WRITTEN BY: ZOE DUMAS
Nothing is quite as refreshing as an ice-cold drink on a sweltering Summer’s day. There’s no better way for coffee-lovers to quench their thirst than with a freshly-brewed glass of cold brew. Whether you take it sweet and creamy or straight up, cold brew is a refreshing drink that’s sure to put some pep in your step.
But as many cold-brew fans can tell you, daily visits to your favorite coffee shop start to add up fast. Fortunately for us, cold brew is probably one of the simplest ways to brew coffee at home!
WHAT IS COLD BREW?
“What is cold brew?” some of you may be asking. Put simply, cold brew is coffee that’s been steeped in cold water for a long period of time. Over the past several years, cold brew has become a staple in the coffee scene; however, this brewing method has its roots in centuries-old techniques.

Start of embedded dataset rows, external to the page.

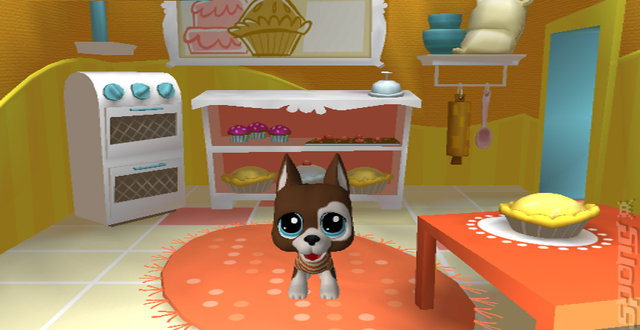 The width and height of the screenshot is (640, 330). Identify the location of orange table leg. (427, 280). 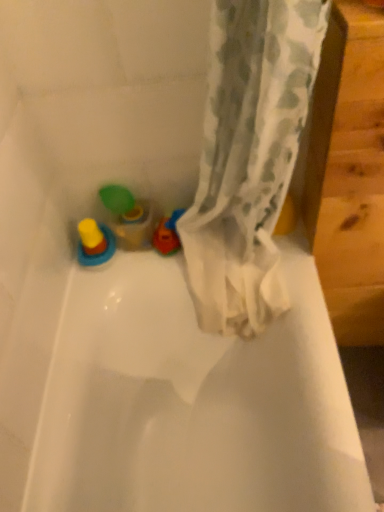 Question: From the image's perspective, is yellow rubber ring at lower left, which appears as the 2th toy when viewed from the right, beneath translucent plastic cup at left, which appears as the second toy when viewed from the left?

Choices:
 (A) yes
 (B) no

Answer: (A)

Question: Does yellow rubber ring at lower left, which appears as the 2th toy when viewed from the right, turn towards translucent plastic cup at left, which appears as the second toy when viewed from the left?

Choices:
 (A) no
 (B) yes

Answer: (A)

Question: Considering the relative sizes of yellow rubber ring at lower left, which appears as the 2th toy when viewed from the right, and translucent plastic cup at left, which appears as the second toy when viewed from the left, in the image provided, is yellow rubber ring at lower left, which appears as the 2th toy when viewed from the right, bigger than translucent plastic cup at left, which appears as the second toy when viewed from the left,?

Choices:
 (A) yes
 (B) no

Answer: (B)

Question: Does yellow rubber ring at lower left, which is the 1th toy in left-to-right order, have a lesser width compared to translucent plastic cup at left, which appears as the second toy when viewed from the left?

Choices:
 (A) no
 (B) yes

Answer: (A)

Question: Can you confirm if yellow rubber ring at lower left, which is the 1th toy in left-to-right order, is shorter than translucent plastic cup at left, which appears as the second toy when viewed from the left?

Choices:
 (A) yes
 (B) no

Answer: (A)

Question: Does yellow rubber ring at lower left, which is the 1th toy in left-to-right order, contain translucent plastic cup at left, which is counted as the first toy, starting from the right?

Choices:
 (A) yes
 (B) no

Answer: (B)

Question: Is the depth of translucent plastic cup at left, which appears as the second toy when viewed from the left, less than that of yellow rubber ring at lower left, which appears as the 2th toy when viewed from the right?

Choices:
 (A) yes
 (B) no

Answer: (B)

Question: Does translucent plastic cup at left, which is counted as the first toy, starting from the right, touch yellow rubber ring at lower left, which is the 1th toy in left-to-right order?

Choices:
 (A) no
 (B) yes

Answer: (B)

Question: Considering the relative sizes of translucent plastic cup at left, which appears as the second toy when viewed from the left, and yellow rubber ring at lower left, which is the 1th toy in left-to-right order, in the image provided, is translucent plastic cup at left, which appears as the second toy when viewed from the left, shorter than yellow rubber ring at lower left, which is the 1th toy in left-to-right order,?

Choices:
 (A) yes
 (B) no

Answer: (B)

Question: From the image's perspective, does translucent plastic cup at left, which is counted as the first toy, starting from the right, appear lower than yellow rubber ring at lower left, which appears as the 2th toy when viewed from the right?

Choices:
 (A) no
 (B) yes

Answer: (A)

Question: Does translucent plastic cup at left, which appears as the second toy when viewed from the left, appear on the left side of yellow rubber ring at lower left, which appears as the 2th toy when viewed from the right?

Choices:
 (A) yes
 (B) no

Answer: (B)

Question: Is yellow rubber ring at lower left, which appears as the 2th toy when viewed from the right, a part of translucent plastic cup at left, which is counted as the first toy, starting from the right?

Choices:
 (A) no
 (B) yes

Answer: (A)

Question: From the image's perspective, is yellow rubber ring at lower left, which appears as the 2th toy when viewed from the right, positioned above or below translucent plastic cup at left, which is counted as the first toy, starting from the right?

Choices:
 (A) above
 (B) below

Answer: (B)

“Why bother with cold brew now?” you may wonder. After all, we aren’t on a wooden ship in the middle of the Atlantic: we have heat. Well, if you’ve ever tasted cold brew and iced coffee side-by-side, you already know.
COLD BREW VS. ICED COFFEE
Typically, iced coffee is brewed hot and extra-concentrated before being poured over ice. More often than not, coffee brewed this way is exceptionally bitter and unappealing. The heat used draws out most of the coffee’s bitter-tasting notes, and the cold ice annihilates any delicate complementary notes. When a cup of coffee is hot, the bitter flavors are complemented by the lighter sugar and acid notes. To match the level of complexity offered by hot coffee in an iced coffee, cold brew is the way to go.
HOW TO MAKE COLD BREW
“I get it!” you say. “Cold brew is awesome. So how do I make some for myself?” It’s easy! We’ll start by gathering a few things.
Cold brew only takes a few supplies and ingredients: coffee, cold water, a vessel, and a strainer. That’s it! Depending on who’s brewing and what equipment they’re using, the process may vary slightly, but this should at least get you on the right path to brewing stellar cold brew at home.
First things first, coffee. Cold brew can be fairly forgiving, so it’s a great idea to experiment with different types. Light to medium roast coffees are especially great as cold brew because the process highlights coffee’s sweeter notes. Whatever coffee you choose, you’ll want it to be coarse-ground. If the coffee granules are about the size of kosher salt (or even a bit larger), that’s perfect.
If you go with a vessel sans filter, then you’ll also need a way to strain your cold brew once it’s ready. One option is to use a strainer bag, which you fill with coffee and steep much like you would a bag of tea. Another option is to let the coffee steep directly in the water, after which you can filter out the grounds with a strainer, cheesecloth, or a combo of the two. Even if you’ve opted for the French Press method, it’s not a bad idea to have a second strainer handy for filtering out any errant grounds.
And now, we brew. There are loads of recipes out there for cold brew, but we recommend starting with a ratio of one part coffee to ten parts water. This results in a concentrated brew that can be diluted whenever you’re ready to drink, plus the concentrate has a longer shelf life. After you’ve made a batch or two, experiment with different ratios of water to coffee to find the perfect brew for you.
Start by measuring out the proper amount of coffee and water depending on the amount of cold brew you want to make. For instance, if you use 1.6 oz of coffee, you’ll add 16 oz of water to get about 16 oz of cold brew concentrate. Combine the water and coffee by gently agitating the grounds, ensuring that all are evenly saturated. If you’re using a bag, give it a quick massage under the water for the same effect. Once that’s done, cover your vessel and put it in the fridge.
And now, the hardest part of all: waiting. 24 hours is fairly standard brew time for cold brew, so start there and begin experimenting with future brews to find the perfect brew time for this particular coffee. The perfect glass of cold brew should be balanced and rather mellow, with mild acidity and just a hint of bitterness.
Pour yourself a glass and dilute it with water, milk, or creamer to your taste. Raise a glass to yourself: you just made cold brew at home. It’s a fairly simple process that mostly requires patience and time, but making cold brew for yourself is cost-effective, convenient, and delicious.